…Может, Николай II действительно был этаким биороботом, человеком, закованным в настолько многослойный панцирь внешних приличий, что сквозь него трудно различить признаки какой-либо умственной и эмоциональной деятельности. Николай (в исполнении анемичного Александра Галибина, озвученного Виктором Раковым), остается непроницаемой вещью в себе даже наедине с собой: вот он выпил коньяку и, сидя босиком на диване, затянул «Степь да степь кругом…» Это что означает? Что царю ничто человеческое не чуждо и что он близок народу? Вот он подписывает отречение, бросается к перекладине и жадно начинает подтягиваться, пока перекладина не обваливается. Это как понимать? Что у царя была неплохая физическая подготовка? А за что его прозвали Николаем Кровавым? Уж больно эффектное прозвище для столь лишенного своеобразия человека.
У Глеба Панфилова нет на этот счет никаких предположений, да они были бы и неуместны в фильме, который режиссер охарактеризовал как покаяние. За покаянием в принципе следует прощение, фильм вроде бы никого конкретно не винит, но есть там одна сцена, самая кинематографичная, напоминающая о прежнем Панфилове, тонком и владевшем искусством намека. Ленин, Троцкий и Свердлов обсуждают судьбу Романовых за кулисами какого-то съезда.
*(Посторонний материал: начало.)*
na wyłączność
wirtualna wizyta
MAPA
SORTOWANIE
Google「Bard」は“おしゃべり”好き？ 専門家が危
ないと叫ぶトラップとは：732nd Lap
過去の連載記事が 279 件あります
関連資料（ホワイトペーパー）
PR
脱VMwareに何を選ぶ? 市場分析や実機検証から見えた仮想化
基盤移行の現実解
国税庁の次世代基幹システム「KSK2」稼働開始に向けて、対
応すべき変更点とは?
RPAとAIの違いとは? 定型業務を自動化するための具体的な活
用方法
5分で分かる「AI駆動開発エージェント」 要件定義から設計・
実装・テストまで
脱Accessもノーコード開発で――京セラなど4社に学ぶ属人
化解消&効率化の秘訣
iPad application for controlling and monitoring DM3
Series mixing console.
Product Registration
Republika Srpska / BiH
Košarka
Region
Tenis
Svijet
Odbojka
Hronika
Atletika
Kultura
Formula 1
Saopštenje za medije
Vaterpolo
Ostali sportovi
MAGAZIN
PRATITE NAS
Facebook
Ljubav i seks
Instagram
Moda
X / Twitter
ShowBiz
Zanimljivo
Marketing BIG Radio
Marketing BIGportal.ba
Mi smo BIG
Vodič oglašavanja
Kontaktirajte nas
Этот эпизод «масонского заговора» похож на карикатуру из черносотенной газеты: из непроглядного мрака выступают три отталкивающие физиономии с бородками клинышком и зловеще посверкивающими пенсне. Особенно хорош Свердлов — Кирилл Козаков, в чьих черных глазах сосредоточено все коварство мирового сионизма.
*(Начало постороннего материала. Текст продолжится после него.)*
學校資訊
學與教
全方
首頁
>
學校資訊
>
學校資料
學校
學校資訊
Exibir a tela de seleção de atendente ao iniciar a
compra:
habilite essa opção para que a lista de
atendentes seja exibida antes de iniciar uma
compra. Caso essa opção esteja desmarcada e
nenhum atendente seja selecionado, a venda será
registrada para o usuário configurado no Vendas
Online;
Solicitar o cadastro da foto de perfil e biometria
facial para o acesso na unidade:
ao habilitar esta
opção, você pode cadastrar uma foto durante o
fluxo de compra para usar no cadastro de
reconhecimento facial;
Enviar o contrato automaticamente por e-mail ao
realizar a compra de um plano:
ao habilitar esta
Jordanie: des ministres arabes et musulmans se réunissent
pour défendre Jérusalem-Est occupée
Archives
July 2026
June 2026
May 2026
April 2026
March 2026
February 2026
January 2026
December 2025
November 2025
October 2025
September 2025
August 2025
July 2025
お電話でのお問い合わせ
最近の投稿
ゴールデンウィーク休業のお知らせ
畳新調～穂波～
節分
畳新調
Маслова Л. Терновый венец Романовых // Коммерсантъ. 2001. 12 марта.
Последние дни последнего русского императора и его семьи.
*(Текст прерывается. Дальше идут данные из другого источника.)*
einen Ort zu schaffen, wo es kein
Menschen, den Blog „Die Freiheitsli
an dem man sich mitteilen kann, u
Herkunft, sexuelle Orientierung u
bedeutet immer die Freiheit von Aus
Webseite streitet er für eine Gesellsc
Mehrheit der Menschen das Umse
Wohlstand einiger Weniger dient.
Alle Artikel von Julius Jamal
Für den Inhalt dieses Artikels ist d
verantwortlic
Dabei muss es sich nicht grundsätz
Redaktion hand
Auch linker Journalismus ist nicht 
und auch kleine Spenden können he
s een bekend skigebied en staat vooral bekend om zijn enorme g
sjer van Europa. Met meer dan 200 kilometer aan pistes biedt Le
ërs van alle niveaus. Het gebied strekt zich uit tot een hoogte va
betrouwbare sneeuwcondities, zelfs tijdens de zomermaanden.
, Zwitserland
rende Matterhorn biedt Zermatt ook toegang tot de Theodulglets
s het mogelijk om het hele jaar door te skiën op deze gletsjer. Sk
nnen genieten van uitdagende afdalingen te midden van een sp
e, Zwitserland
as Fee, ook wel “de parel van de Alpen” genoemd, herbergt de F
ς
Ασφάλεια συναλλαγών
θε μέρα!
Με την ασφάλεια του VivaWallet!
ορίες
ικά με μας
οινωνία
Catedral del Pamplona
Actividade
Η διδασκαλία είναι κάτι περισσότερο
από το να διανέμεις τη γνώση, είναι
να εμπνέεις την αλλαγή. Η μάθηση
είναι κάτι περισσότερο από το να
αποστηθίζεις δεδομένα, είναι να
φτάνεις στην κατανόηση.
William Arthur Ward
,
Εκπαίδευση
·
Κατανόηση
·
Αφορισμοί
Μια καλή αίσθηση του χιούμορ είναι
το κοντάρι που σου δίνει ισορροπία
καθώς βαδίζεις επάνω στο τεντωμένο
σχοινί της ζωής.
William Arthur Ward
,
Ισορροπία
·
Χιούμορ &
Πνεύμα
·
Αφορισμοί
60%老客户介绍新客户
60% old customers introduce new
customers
Путь из Царского Села в Екатеринбург, путь из царских покоев в сырой подвал Ипатьевского дома, вместе с венценосной семьей там же сгинет «Россия, которую мы». Но не она — интерес и забота Панфилова. Все эти десять лет его вела «мысль семейная», по родословной — толстовская. «Семейным счастием» назвал Толстой одну из своих пьес, а Панфилов сделал фильм о том, что иного счастия не бывает. И ни в чем, кроме как в семье, в доме, спасения не обретешь. Эпизод, где Николай отказывается остаться в ставке, как настоятельно советует ему здравомыслящий генералитет, и приказывает вращаться в Царское, помечен титром «Роковое решение». Я не знаю, всерьез ли Панфилов полагает, что иной императорский выбор помог бы избежать отречения, революции, екатеринбургских пуль. Просто для него важно, что этот твердый выбор мужчины с тихим голосом и кротким взглядом — таков. Панфилов не боится указующего перста-титра, не боится прямого, без мерцающих обертонов, слова. Как вообще ничего не боится — попасть мимо «кассы», мимо киномоды, мимо шума времени. В таком жесте небрежения всем и вся, что не имеет касательства к твоему умонастроению и чувствованию есть, согласитесь, царственность. Сколь бы ни были велики недоумение одних, агрессивностъ других, злорадство третьих. Сколь бы высоким ни казался четвертым — например, мне — «языковой барьер» между ними и автором.
Савельев Д. «Романовы. Венценосная семья» // Премьер. 2001. № 35.